● **Task item**
Go through the data below and return each line containing the word "органов".

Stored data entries

------------------------

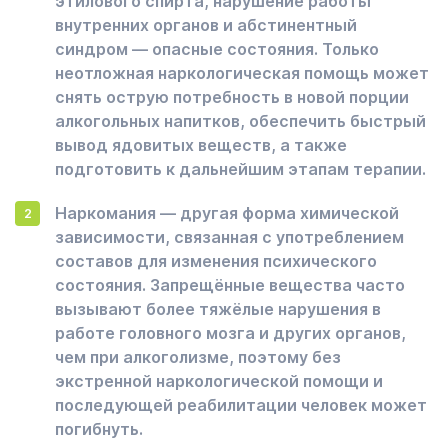
этилового спирта, нарушение работы
внутренних органов и абстинентный
синдром — опасные состояния. Только
неотложная наркологическая помощь может
снять острую потребность в новой порции
алкогольных напитков, обеспечить быстрый
вывод ядовитых веществ, а также
подготовить к дальнейшим этапам терапии.
Наркомания — другая форма химической
зависимости, связанная с употреблением
составов для изменения психического
состояния. Запрещённые вещества часто
вызывают более тяжёлые нарушения в
работе головного мозга и других органов,
чем при алкоголизме, поэтому без
экстренной наркологической помощи и
последующей реабилитации человек может
погибнуть.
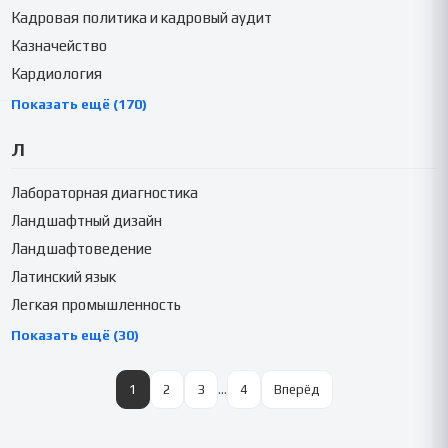
Кадровая политика и кадровый аудит
Казначейство
Кардиология
Показать ещё (170)
Л
Лабораторная диагностика
Ландшафтный дизайн
Ландшафтоведение
Латинский язык
Легкая промышленность
Показать ещё (30)
1
2
3
…
4
Вперёд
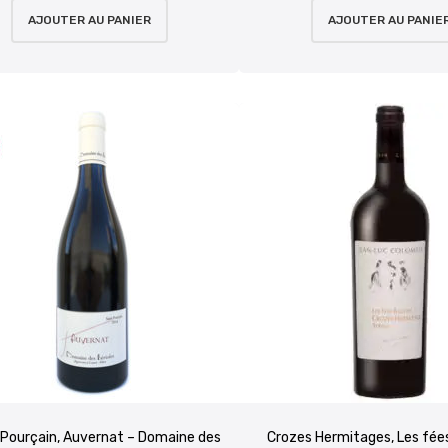
AJOUTER AU PANIER
AJOUTER AU PANIE
Pourçain, Auvernat – Domaine des
Crozes Hermitages, Les fée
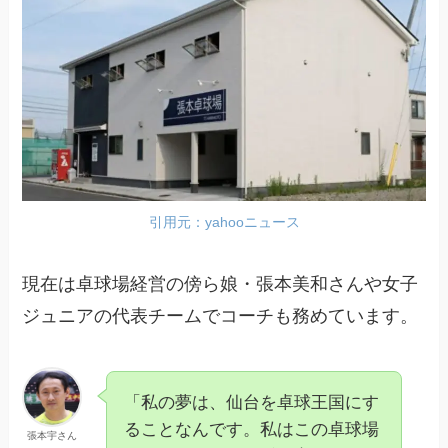
引用元：yahooニュース
現在は卓球場経営の傍ら娘・張本美和さんや女子
ジュニアの代表チームでコーチも務めています。
「私の夢は、仙台を卓球王国にす
ることなんです。私はこの卓球場
張本宇さん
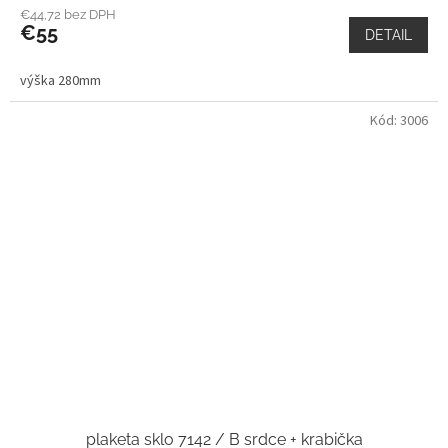
€44,72 bez DPH
€55
DETAIL
výška 280mm
Kód:
3006
plaketa sklo 7142 / B srdce + krabička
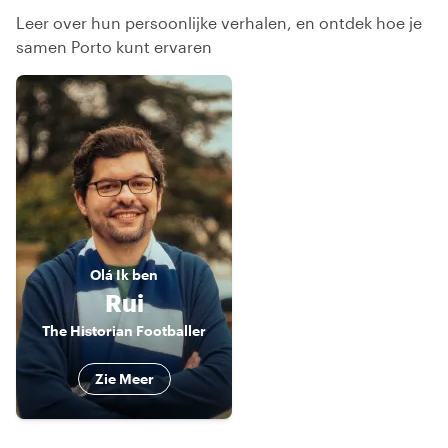
Leer over hun persoonlijke verhalen, en ontdek hoe je
samen Porto kunt ervaren
Olá
Ik ben
Rui
The Historian Footballer
Zie Meer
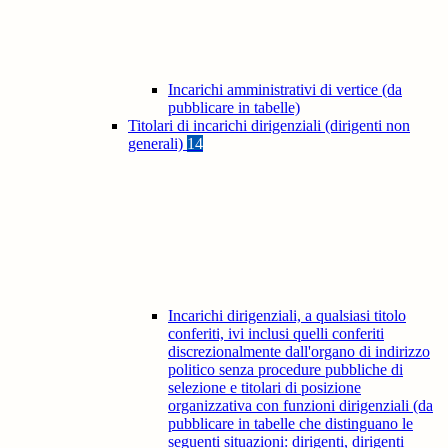
Incarichi amministrativi di vertice (da
pubblicare in tabelle)
Titolari di incarichi dirigenziali (dirigenti non
generali)
14
Incarichi dirigenziali, a qualsiasi titolo
conferiti, ivi inclusi quelli conferiti
discrezionalmente dall'organo di indirizzo
politico senza procedure pubbliche di
selezione e titolari di posizione
organizzativa con funzioni dirigenziali (da
pubblicare in tabelle che distinguano le
seguenti situazioni: dirigenti, dirigenti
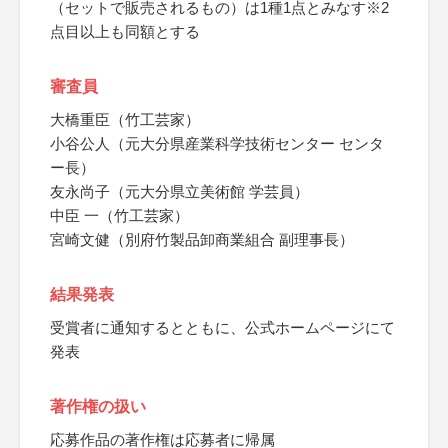
（セットで販売されるもの）は1種1点とみなす※2
点目以上も同額とする
審査員
大橋重臣（竹工芸家）
小谷公人（元大分県産業科学技術センター センタ
ー長）
友永尚子（元大分県立美術館 学芸員）
中臣 一（竹工芸家）
宮崎文健（別府竹製品卸商業組合 副理事長）
結果発表
受賞者に通知するとともに、公式ホームページにて
発表
著作権の扱い
応募作品の著作権は応募者に帰属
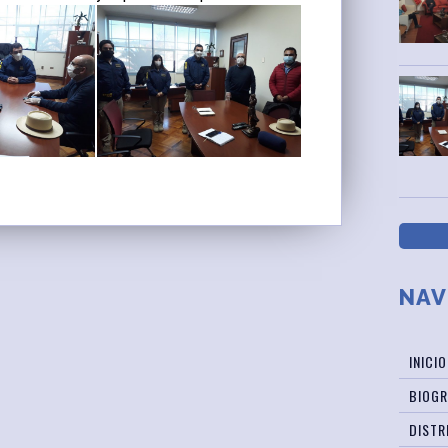
NAV
INICIO
BIOGR
DISTR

------------------------

● **Written reply**
внутренних органов и абстинентный
работе головного мозга и других органов,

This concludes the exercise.